Materials provided Start Marker

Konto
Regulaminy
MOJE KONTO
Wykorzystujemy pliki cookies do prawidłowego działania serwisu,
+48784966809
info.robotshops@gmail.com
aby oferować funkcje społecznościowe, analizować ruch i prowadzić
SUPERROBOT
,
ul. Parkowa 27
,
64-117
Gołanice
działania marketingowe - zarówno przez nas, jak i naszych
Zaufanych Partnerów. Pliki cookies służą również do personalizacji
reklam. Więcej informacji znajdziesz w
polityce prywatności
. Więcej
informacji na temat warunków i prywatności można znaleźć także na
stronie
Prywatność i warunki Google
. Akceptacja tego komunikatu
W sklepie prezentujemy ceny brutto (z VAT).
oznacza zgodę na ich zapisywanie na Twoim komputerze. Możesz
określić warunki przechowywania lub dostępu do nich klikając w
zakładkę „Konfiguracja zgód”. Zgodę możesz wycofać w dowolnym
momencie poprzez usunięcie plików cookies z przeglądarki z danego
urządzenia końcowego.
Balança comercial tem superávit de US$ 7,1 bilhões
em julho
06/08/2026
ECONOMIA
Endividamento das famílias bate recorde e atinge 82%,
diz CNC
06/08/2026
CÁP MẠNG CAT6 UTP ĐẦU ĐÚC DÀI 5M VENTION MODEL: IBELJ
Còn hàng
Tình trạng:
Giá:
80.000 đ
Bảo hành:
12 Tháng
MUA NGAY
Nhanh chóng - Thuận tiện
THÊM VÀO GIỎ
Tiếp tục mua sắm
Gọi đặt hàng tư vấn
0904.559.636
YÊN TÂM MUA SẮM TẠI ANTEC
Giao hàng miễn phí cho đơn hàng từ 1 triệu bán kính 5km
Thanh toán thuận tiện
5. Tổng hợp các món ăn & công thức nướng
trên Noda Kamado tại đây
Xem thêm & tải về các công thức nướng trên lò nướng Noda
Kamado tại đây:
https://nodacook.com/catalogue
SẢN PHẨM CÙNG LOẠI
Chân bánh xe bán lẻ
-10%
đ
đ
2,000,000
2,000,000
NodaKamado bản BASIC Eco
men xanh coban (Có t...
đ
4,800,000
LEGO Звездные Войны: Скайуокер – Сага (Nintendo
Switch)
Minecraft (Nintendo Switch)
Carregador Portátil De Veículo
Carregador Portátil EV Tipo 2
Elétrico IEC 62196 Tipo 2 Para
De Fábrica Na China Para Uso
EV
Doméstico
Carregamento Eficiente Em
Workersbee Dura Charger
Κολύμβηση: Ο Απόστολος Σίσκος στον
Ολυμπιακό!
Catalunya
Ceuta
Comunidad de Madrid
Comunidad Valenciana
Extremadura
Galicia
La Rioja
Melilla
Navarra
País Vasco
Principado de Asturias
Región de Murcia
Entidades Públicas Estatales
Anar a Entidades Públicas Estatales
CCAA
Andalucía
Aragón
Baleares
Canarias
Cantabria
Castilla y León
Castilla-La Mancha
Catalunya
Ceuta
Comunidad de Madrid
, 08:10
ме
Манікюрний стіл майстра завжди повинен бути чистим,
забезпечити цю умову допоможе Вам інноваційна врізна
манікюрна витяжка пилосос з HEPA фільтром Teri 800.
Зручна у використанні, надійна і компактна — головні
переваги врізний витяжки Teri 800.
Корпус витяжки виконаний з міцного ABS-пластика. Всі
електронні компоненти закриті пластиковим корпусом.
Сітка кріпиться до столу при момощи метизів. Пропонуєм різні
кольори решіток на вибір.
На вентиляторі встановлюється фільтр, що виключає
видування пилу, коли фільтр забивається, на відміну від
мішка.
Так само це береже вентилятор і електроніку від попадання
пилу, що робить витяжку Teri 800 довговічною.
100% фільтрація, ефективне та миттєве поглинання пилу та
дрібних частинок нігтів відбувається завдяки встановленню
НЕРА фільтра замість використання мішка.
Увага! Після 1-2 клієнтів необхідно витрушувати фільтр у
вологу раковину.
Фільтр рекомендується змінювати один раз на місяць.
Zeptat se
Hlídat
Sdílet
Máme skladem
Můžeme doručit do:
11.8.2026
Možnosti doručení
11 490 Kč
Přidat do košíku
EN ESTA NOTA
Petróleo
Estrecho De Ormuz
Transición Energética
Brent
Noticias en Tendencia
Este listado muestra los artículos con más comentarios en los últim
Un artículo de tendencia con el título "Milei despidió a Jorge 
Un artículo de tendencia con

Materials provided End Marker

Starting from the records above, filter out all lines except those containing the word "informacji".

■ Task solution:
reklam. Więcej informacji znajdziesz w
informacji na temat warunków i prywatności można znaleźć także na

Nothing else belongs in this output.